Problem to work on: Going through the data below, please show each line containing the string "Dances".

------------------------------------------------------------------------

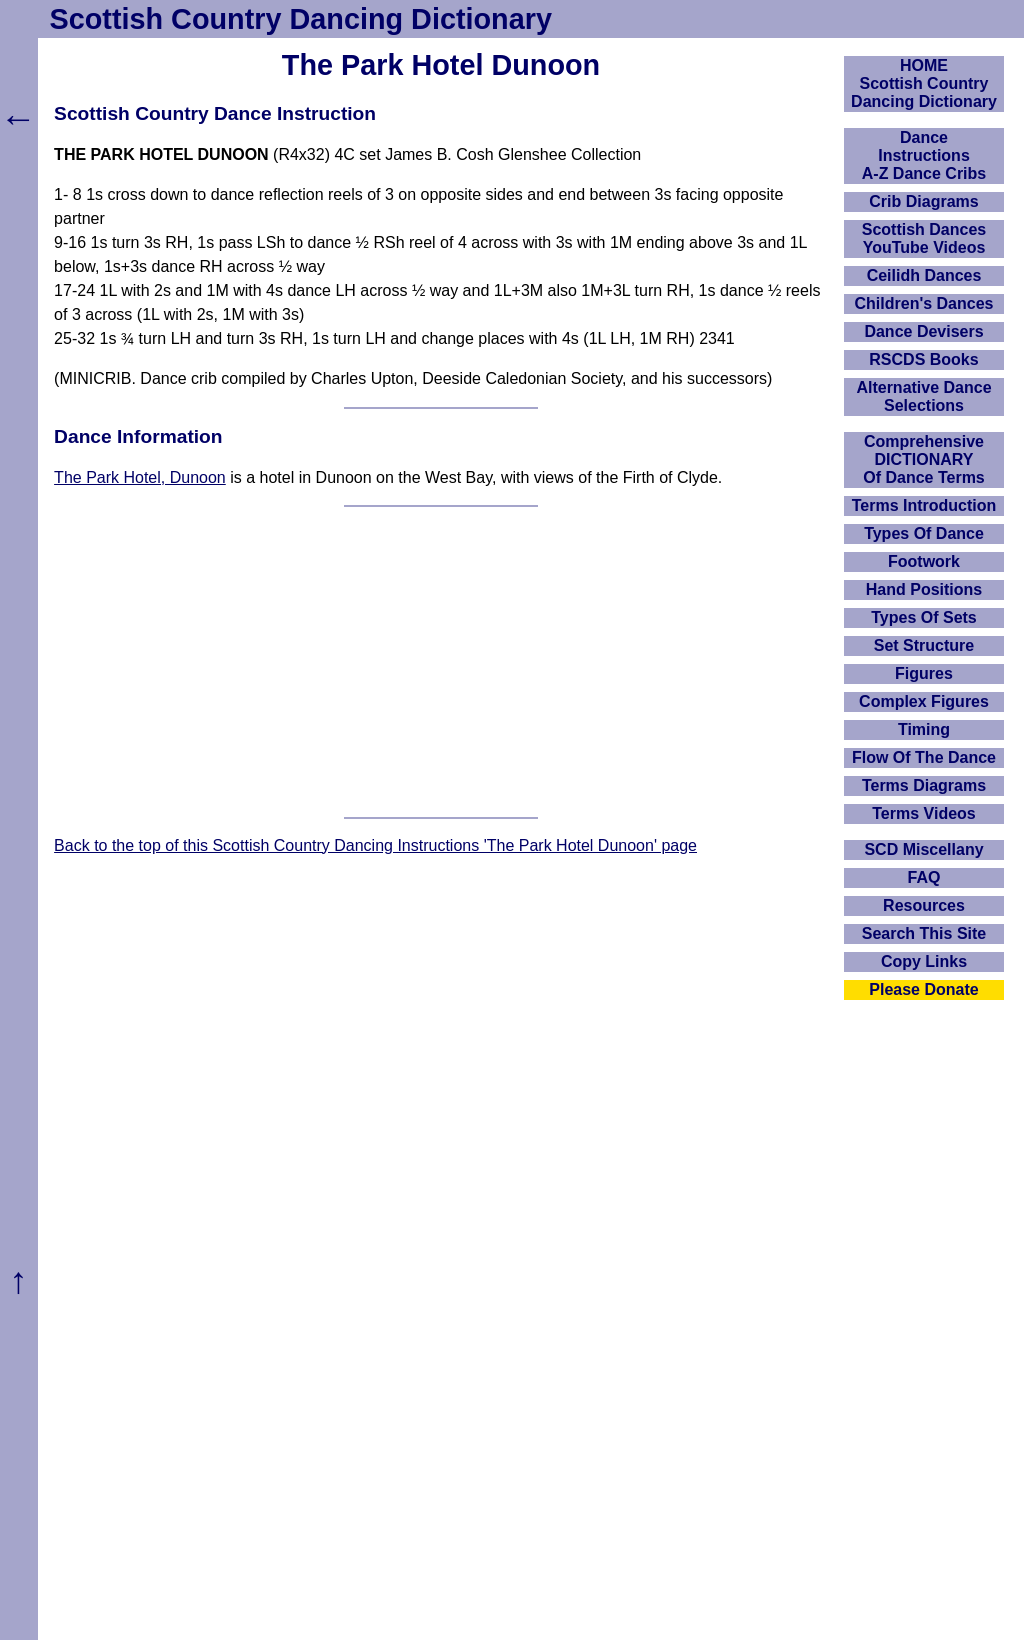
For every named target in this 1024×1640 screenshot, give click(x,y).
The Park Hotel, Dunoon (140, 477)
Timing (924, 729)
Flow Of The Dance (924, 757)
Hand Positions (924, 589)
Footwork (924, 561)
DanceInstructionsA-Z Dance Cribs (924, 155)
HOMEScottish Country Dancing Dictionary (924, 83)
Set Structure (924, 645)
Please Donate (923, 989)
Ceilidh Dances (924, 275)
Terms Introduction (924, 505)
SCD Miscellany (923, 849)
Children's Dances (924, 303)
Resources (924, 905)
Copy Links (924, 961)
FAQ (924, 877)
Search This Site (924, 933)
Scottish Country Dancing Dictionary (301, 19)
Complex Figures (924, 701)
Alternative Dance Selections (923, 396)
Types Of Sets (924, 617)
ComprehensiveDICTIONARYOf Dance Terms (924, 459)
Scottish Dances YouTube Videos (924, 238)
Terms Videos (923, 813)
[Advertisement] (441, 662)
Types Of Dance (924, 533)
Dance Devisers (923, 331)
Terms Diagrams (924, 785)
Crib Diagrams (923, 201)
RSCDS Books (923, 359)
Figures (924, 673)
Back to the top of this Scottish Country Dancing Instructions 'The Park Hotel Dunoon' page (375, 845)
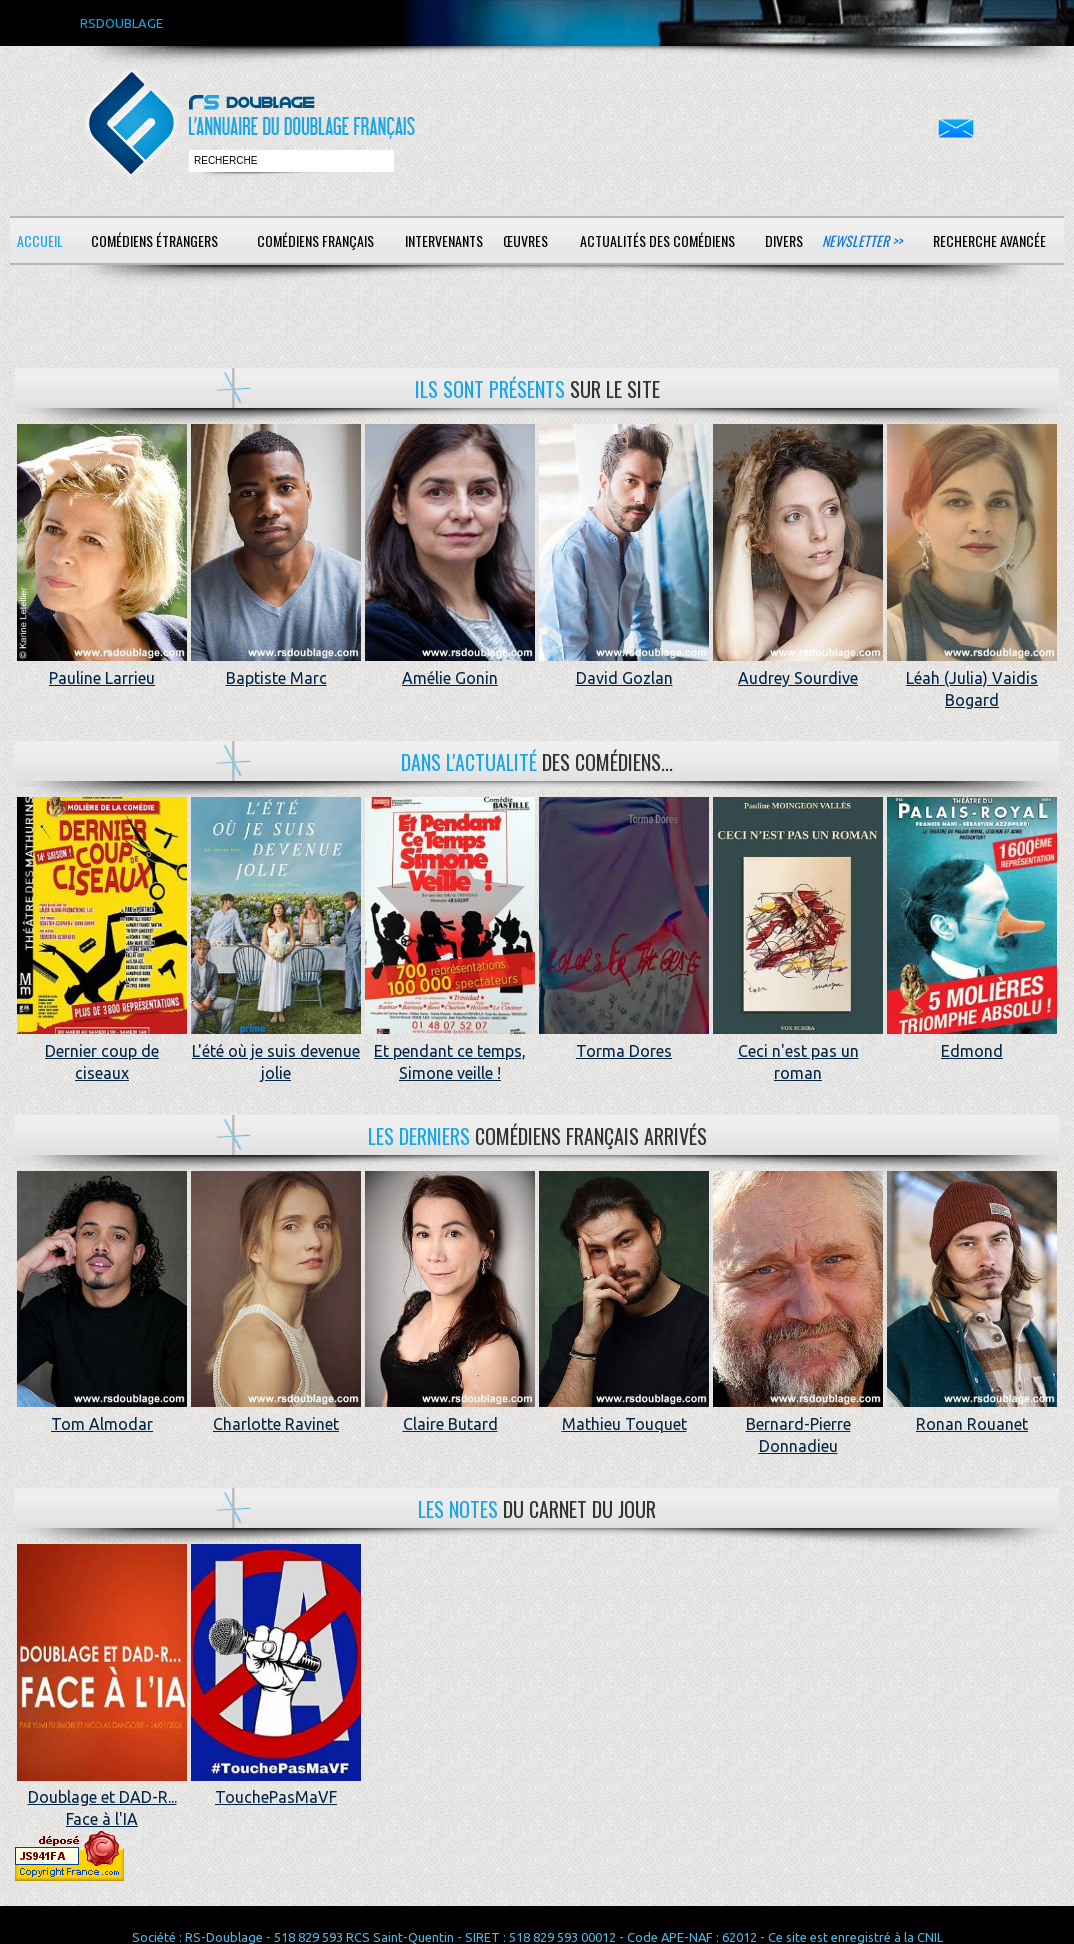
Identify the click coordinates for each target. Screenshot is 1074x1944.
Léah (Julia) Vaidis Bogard (972, 677)
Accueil (40, 240)
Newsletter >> (862, 240)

------------------------------------------------------------------------

Response:
Ceilidh Dances (924, 275)
Children's Dances (924, 303)
Scottish Dances YouTube Videos (924, 238)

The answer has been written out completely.